### Required action
Copy exactly the lines of the records below, and only those lines, beginning with the line that contains "A promoção de práticas saudá" and ending with the line that contains "Dentro desse contexto, é importante".

'''

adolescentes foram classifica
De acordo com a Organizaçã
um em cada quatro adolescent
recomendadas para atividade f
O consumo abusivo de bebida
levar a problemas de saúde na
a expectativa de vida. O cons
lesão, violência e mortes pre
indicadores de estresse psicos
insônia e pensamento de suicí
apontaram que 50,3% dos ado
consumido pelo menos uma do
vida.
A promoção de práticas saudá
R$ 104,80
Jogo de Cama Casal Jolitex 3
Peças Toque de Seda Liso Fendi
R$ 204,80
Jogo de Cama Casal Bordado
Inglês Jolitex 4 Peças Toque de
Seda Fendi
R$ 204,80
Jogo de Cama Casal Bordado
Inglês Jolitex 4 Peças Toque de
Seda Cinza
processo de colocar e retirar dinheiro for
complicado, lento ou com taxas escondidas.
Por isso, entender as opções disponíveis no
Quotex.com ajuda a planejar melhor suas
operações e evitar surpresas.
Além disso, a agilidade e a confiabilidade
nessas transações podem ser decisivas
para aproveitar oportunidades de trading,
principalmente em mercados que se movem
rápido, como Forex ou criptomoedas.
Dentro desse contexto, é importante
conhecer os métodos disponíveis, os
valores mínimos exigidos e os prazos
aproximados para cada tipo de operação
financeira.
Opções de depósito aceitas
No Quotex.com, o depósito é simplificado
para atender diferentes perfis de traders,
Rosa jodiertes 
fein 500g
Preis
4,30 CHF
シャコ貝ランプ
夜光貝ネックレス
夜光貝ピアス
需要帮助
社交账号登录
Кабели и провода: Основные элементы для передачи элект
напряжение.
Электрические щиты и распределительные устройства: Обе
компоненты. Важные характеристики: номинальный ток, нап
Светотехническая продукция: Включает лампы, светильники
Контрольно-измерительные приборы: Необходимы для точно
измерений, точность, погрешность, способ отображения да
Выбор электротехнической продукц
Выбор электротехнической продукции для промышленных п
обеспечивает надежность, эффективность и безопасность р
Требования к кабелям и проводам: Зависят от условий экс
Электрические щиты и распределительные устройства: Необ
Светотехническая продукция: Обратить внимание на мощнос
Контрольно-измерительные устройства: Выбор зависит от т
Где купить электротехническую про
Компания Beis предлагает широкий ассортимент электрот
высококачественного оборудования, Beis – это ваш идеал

'''
'''

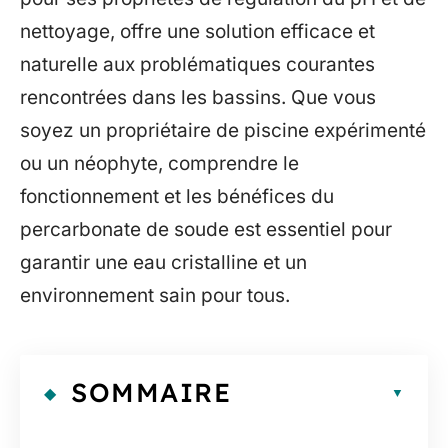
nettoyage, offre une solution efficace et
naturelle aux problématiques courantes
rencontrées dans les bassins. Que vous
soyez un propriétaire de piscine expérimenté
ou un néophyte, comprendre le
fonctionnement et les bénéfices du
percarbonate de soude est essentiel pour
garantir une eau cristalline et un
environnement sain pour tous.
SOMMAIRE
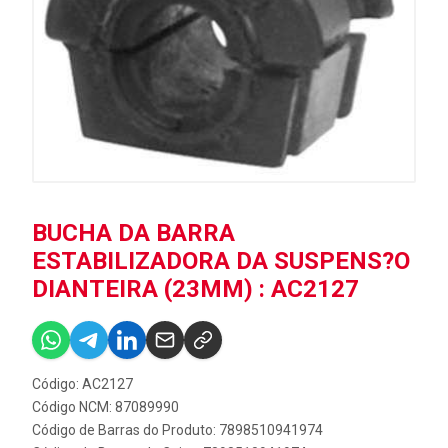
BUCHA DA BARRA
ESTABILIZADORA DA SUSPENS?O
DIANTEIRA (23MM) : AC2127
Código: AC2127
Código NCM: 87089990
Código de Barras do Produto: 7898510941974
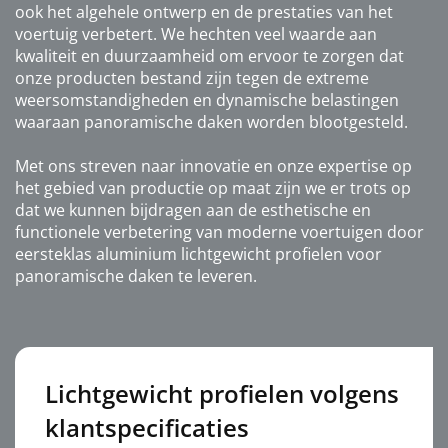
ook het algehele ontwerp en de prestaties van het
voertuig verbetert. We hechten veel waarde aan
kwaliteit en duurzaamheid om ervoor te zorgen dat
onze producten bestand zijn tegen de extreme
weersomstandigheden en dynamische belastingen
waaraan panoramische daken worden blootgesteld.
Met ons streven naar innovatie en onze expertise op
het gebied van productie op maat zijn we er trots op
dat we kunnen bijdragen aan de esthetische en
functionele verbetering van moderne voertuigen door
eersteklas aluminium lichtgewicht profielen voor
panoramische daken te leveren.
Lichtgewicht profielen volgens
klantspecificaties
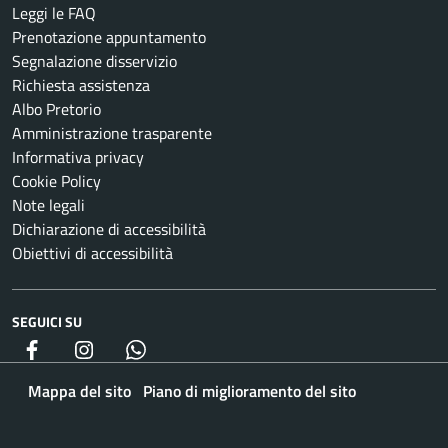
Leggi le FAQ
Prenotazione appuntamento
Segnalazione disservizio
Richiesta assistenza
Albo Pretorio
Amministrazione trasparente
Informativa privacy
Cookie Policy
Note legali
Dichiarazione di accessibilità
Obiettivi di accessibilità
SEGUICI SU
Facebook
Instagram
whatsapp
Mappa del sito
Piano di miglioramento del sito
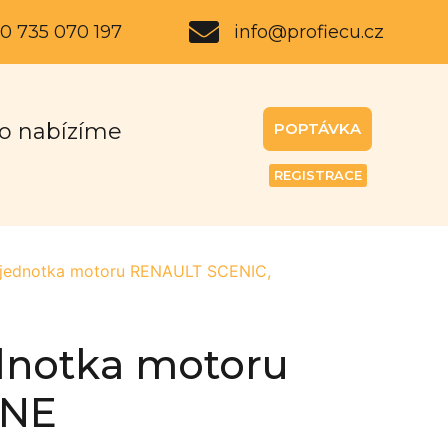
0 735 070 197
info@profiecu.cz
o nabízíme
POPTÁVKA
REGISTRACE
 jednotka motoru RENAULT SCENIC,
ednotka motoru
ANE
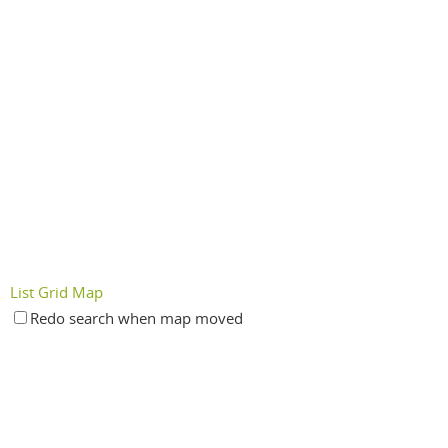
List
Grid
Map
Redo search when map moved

'''

### Exercise response
A promoção de práticas saudá
R$ 104,80
Jogo de Cama Casal Jolitex 3
Peças Toque de Seda Liso Fendi
R$ 204,80
Jogo de Cama Casal Bordado
Inglês Jolitex 4 Peças Toque de
Seda Fendi
R$ 204,80
Jogo de Cama Casal Bordado
Inglês Jolitex 4 Peças Toque de
Seda Cinza
processo de colocar e retirar dinheiro for
complicado, lento ou com taxas escondidas.
Por isso, entender as opções disponíveis no
Quotex.com ajuda a planejar melhor suas
operações e evitar surpresas.
Além disso, a agilidade e a confiabilidade
nessas transações podem ser decisivas
para aproveitar oportunidades de trading,
principalmente em mercados que se movem
rápido, como Forex ou criptomoedas.
Dentro desse contexto, é importante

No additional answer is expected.